Streaming#
Hadoop Streaming#
hadoop jar /home/hadoop/hadoop-streaming-2.9.2.jar \
-input /input_dir \
-output myOutputDir \
-mapper /bin/cat \
-reducer /usr/bin/wc
Streaming Command Options#
hadoop command [genericOptions] [streamingOptions]
Parameter | Optional/Required | Description |
---|---|---|
-input directoryname or filename | Required | Input location for mapper |
-output directoryname | Required | Output location for reducer |
-mapper executable or JavaClassName | Optional | Mapper executable. If not specified, IdentityMapper is used as the default |
-reducer executable or JavaClassName | Optional | Reducer executable. If not specified, IdentityReducer is used as the default |
-file filename | Optional | Make the mapper, reducer, or combiner executable available locally on the compute nodes |
-inputformat JavaClassName | Optional | Class you supply should return key/value pairs of Text class. If not specified, TextInputFormat is used as the default |
-outputformat JavaClassName | Optional | Class you supply should take key/value pairs of Text class. If not specified, TextOutputformat is used as the default |
-partitioner JavaClassName | Optional | Class that determines which reduce a key is sent to |
-combiner streamingCommand or JavaClassName | Optional | Combiner executable for map output |
-cmdenv name=value | Optional | Pass environment variable to streaming commands |
-inputreader | Optional | For backwards-compatibility: specifies a record reader class (instead of an input format class) |
-verbose | Optional | Verbose output |
-lazyOutput | Optional | Create output lazily.

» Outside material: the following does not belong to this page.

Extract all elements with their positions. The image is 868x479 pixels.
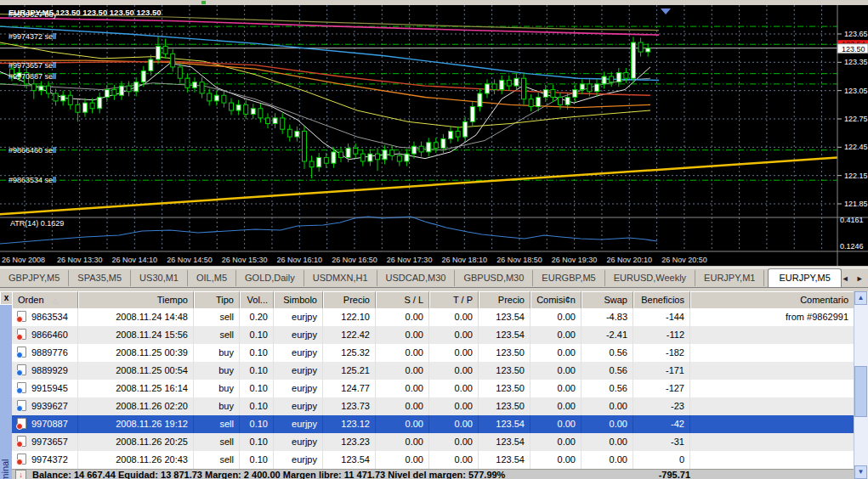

For example, if the output format is based on FileOutputFormat, the output file is created only on the first call to Context.write |
-numReduceTasks | Optional | Specify the number of reducers |
-mapdebug | Optional | Script to call when map task fails |
-reducedebug | Optional | Script to call when reduce task fails |
Specifying a Java Class as the Mapper/Reducer#
hadoop jar /home/hadoop/hadoop-streaming-2.9.2.jar \
-input /input_dir \
-output myOutputDir \
-inputformat org.apache.hadoop.mapred.KeyValueTextInputFormat \
-mapper org.apache.hadoop.mapred.lib.IdentityMapper \
-reducer /usr/bin/wc